Business makeover expert Ellen Rohr believes that when you realize where you stand and where you want to wind up that the universe tends to conspire to help make it happen. But if you choose to live your life and run your business on default then that’s another story. 

“If you don’t set goals and you put your boat in the river of this industry the inertia will take you down the road to poverty,” Rohr says. 

Start with your wants

“As a business owner, setting goals is just a way to make things happen,” she says. Not everybody is going to be happy with your goals, though, so it’s best to start with what you want. 

One secret to success during this process, Rohr says, is moving ideas from mind to paper. Writing your goals down is a way to lay claim to your wants. It’s basically a matter of forming “have” statements: I want to have a $5 million company, I want to have three locations, or I want to have an opportunity for the good people at my company to move up the ladder and open up another location. 

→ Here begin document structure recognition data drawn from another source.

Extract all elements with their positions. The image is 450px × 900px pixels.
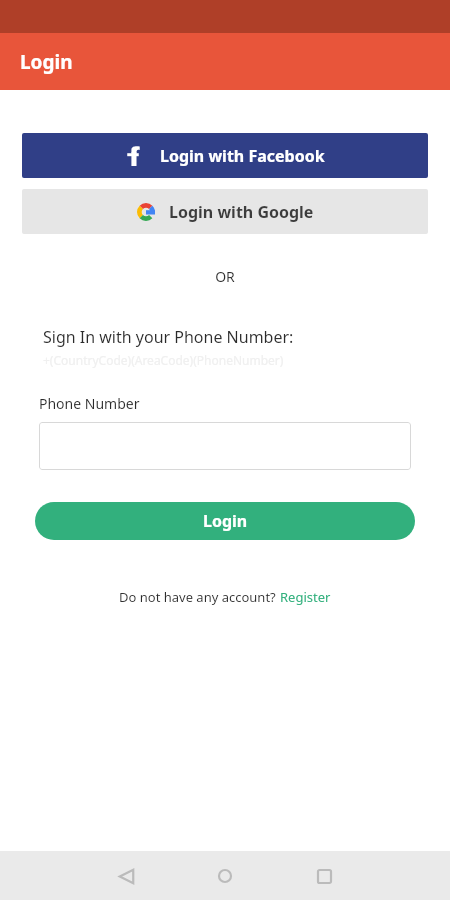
staticText: Login with Google: [169, 201, 314, 223]
staticText: Register: [280, 588, 331, 606]
button[interactable]: Recent apps: [300, 852, 348, 900]
button[interactable]: Login with Facebook: [22, 133, 428, 178]
staticText: OR: [0, 267, 450, 286]
staticText: +(CountryCode)(AreaCode)(PhoneNumber): [43, 352, 284, 368]
button[interactable]: Home: [201, 852, 249, 900]
staticText: Login: [203, 510, 248, 532]
button[interactable]: [39, 422, 411, 470]
button[interactable]: Login: [35, 502, 415, 540]
button[interactable]: Back: [102, 852, 150, 900]
button[interactable]: Login with Google: [22, 189, 428, 234]
staticText: Do not have any account?: [119, 588, 280, 606]
staticText: Sign In with your Phone Number:: [43, 326, 294, 348]
staticText: Login with Facebook: [160, 145, 325, 167]
staticText: Phone Number: [39, 394, 140, 413]
staticText: Login: [20, 49, 73, 75]
button[interactable]: Register: [280, 588, 331, 606]
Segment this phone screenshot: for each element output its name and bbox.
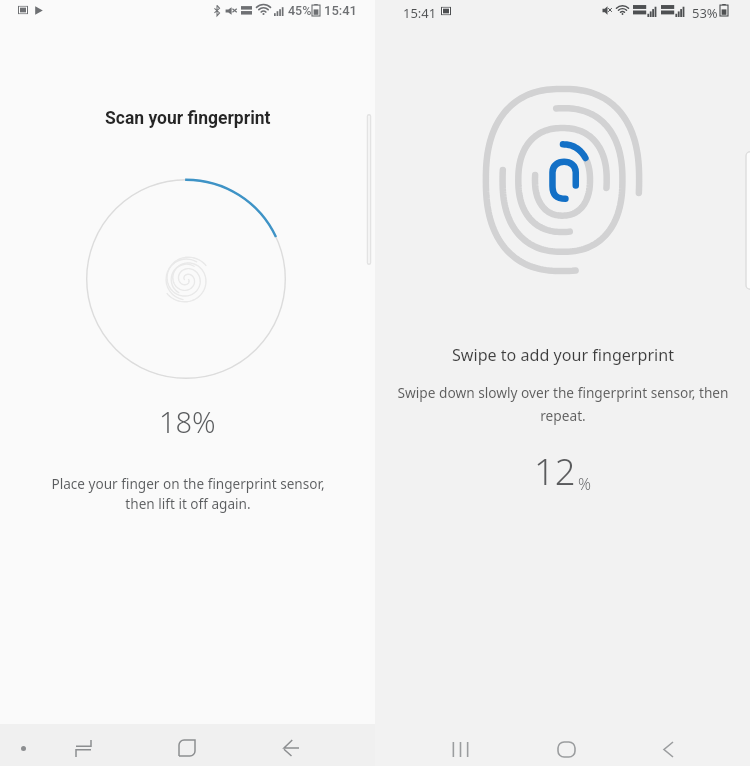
staticText: 53% (692, 4, 718, 22)
staticText: 12 (534, 446, 576, 496)
button[interactable]: Recent apps (64, 729, 102, 766)
button[interactable]: Recent apps (441, 730, 479, 766)
staticText: 18% (159, 402, 216, 441)
button[interactable]: Home (547, 730, 585, 766)
staticText: Swipe down slowly over the fingerprint s… (397, 383, 729, 425)
staticText: 15:41 (324, 3, 357, 18)
button[interactable]: Back (649, 730, 687, 766)
staticText: 15:41 (403, 4, 437, 22)
staticText: % (578, 473, 591, 495)
button[interactable]: Home (168, 729, 206, 766)
staticText: Swipe to add your fingerprint (452, 344, 674, 366)
staticText: 45% (288, 3, 312, 18)
button[interactable]: More options (4, 729, 42, 766)
staticText: Scan your fingerprint (105, 108, 271, 129)
button[interactable]: Back (272, 729, 310, 766)
staticText: Place your finger on the fingerprint sen… (51, 474, 325, 513)
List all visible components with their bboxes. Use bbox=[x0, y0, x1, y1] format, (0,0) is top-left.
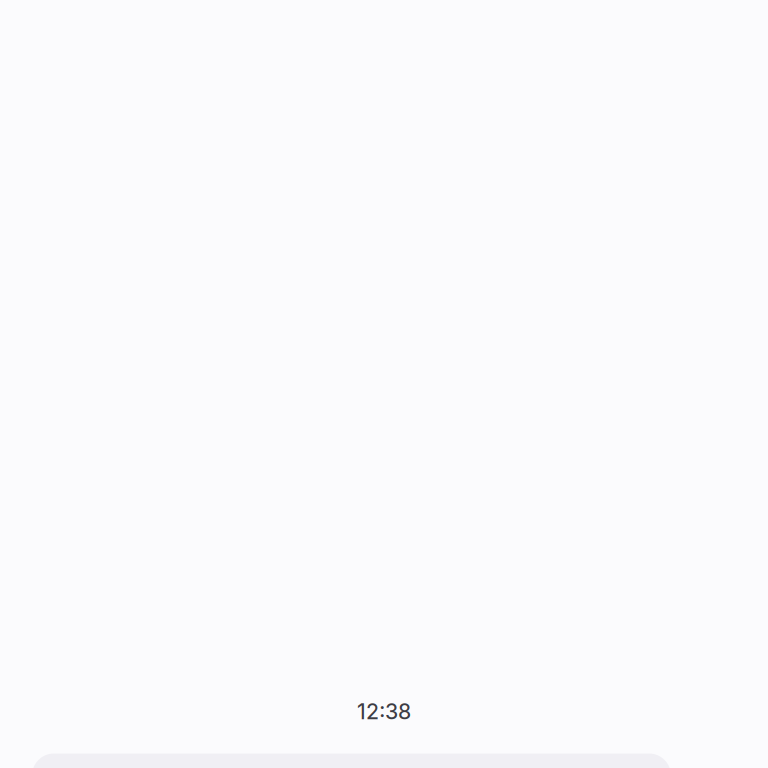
staticText: 12:38 bbox=[357, 699, 411, 724]
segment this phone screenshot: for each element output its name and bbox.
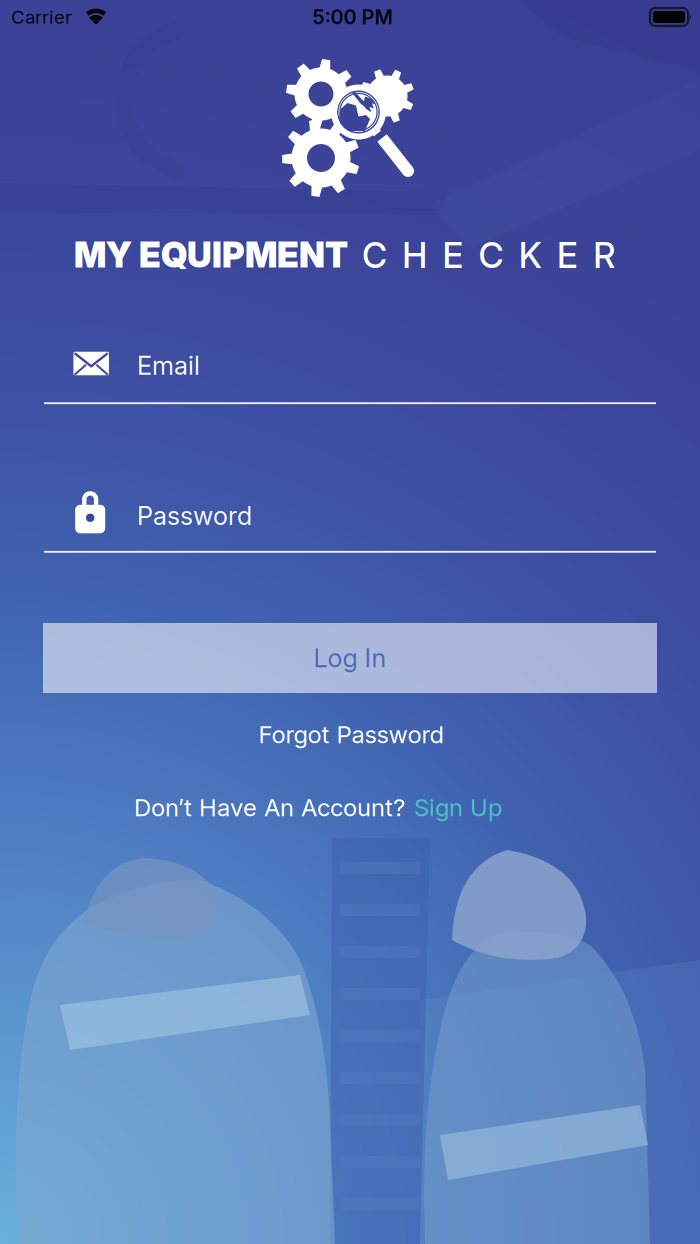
staticText: MY EQUIPMENT <box>74 235 348 276</box>
staticText: Don’t Have An Account? <box>134 793 405 822</box>
button[interactable]: Password <box>40 487 660 557</box>
staticText: Carrier <box>11 6 72 28</box>
staticText: 5:00 PM <box>312 5 392 29</box>
staticText: Log In <box>314 643 386 673</box>
button[interactable]: Email <box>40 337 660 407</box>
staticText: Forgot Password <box>258 720 444 749</box>
staticText: C H E C K E R <box>362 235 615 276</box>
button[interactable]: Log In <box>43 623 657 693</box>
staticText: Email <box>137 351 200 380</box>
staticText: Sign Up <box>414 793 502 822</box>
button[interactable]: Sign Up <box>414 793 502 822</box>
button[interactable]: Forgot Password <box>246 714 456 755</box>
staticText: Password <box>137 501 252 531</box>
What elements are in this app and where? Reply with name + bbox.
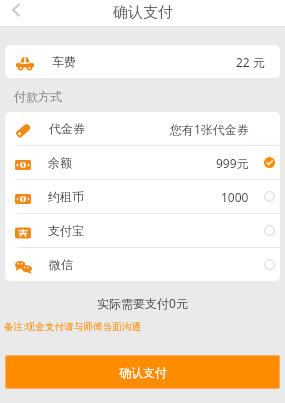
button[interactable]: 约租币 (5, 180, 280, 213)
staticText: 22 元 (236, 54, 265, 70)
staticText: 代金券 (49, 121, 85, 136)
staticText: 确认支付 (113, 3, 173, 22)
staticText: 您有1张代金券 (170, 121, 249, 137)
staticText: 确认支付 (119, 365, 167, 380)
staticText: 车费 (52, 54, 76, 69)
button[interactable]: 支付宝 (5, 214, 280, 247)
staticText: 余额 (48, 155, 72, 170)
staticText: 支付宝 (48, 223, 84, 238)
button[interactable]: Back (0, 0, 32, 20)
staticText: 备注:现金支付请与师傅当面沟通 (4, 320, 141, 333)
staticText: 约租币 (48, 189, 84, 204)
staticText: 实际需要支付0元 (0, 295, 285, 311)
staticText: 微信 (49, 257, 73, 272)
staticText: 999元 (216, 155, 249, 171)
button[interactable]: 车费 (5, 45, 280, 78)
button[interactable]: 确认支付 (5, 355, 280, 389)
button[interactable]: 代金券 (5, 112, 280, 145)
button[interactable]: 微信 (5, 248, 280, 281)
staticText: 1000 (221, 189, 249, 205)
staticText: 付款方式 (14, 89, 62, 104)
button[interactable]: 余额 (5, 146, 280, 179)
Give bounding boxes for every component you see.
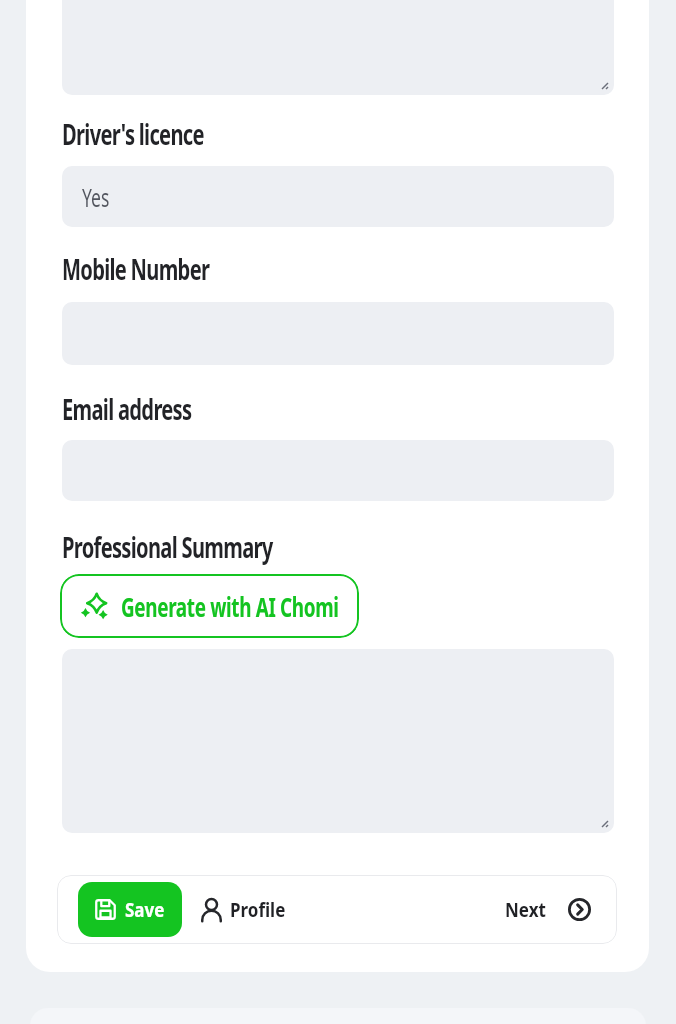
button[interactable]: Generate with AI Chomi xyxy=(60,574,359,638)
button[interactable]: Profile xyxy=(199,896,286,923)
staticText: Mobile Number xyxy=(62,250,210,288)
staticText: Save xyxy=(125,896,165,923)
button[interactable]: Yes xyxy=(62,166,614,227)
staticText: Profile xyxy=(230,896,286,923)
staticText: Driver's licence xyxy=(62,115,204,153)
staticText: Generate with AI Chomi xyxy=(121,588,339,625)
staticText: Next xyxy=(505,896,547,923)
staticText: Professional Summary xyxy=(62,528,273,566)
button[interactable]: Save xyxy=(78,882,182,937)
staticText: Yes xyxy=(82,180,109,214)
button[interactable]: Next xyxy=(505,896,591,923)
staticText: Email address xyxy=(62,390,192,428)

“Then your job as a leader is to present a compelling case,” she says. If what you want is something that can also serve your employees, then together you may be able to accomplish something great. 

Create a high-quality game

“I’m a big fan of playing a game,” Rohr says. “If you don’t lay out a good game your team will play — you just might not like it.” Rather than fostering an environment where employees find ways to do the bare minimum, find ways to encourage hard work and dedication by showing your staff what’s in it for them. 

If you make it clear what it takes to move up the organizational chart and the opportunities that are available for raises, bonuses and promotions, then they can begin to see the career path in front of them. 

Couple this with any additional perks or benefits your company offers and you’ve highlighted reasons why your game, despite any of the challenges or downsides, is worth playing. 

Handled effectively, you can build a more enjoyable, rewarding and productive workplace for everyone involved. Now that’s a goal that makes sense to strive for.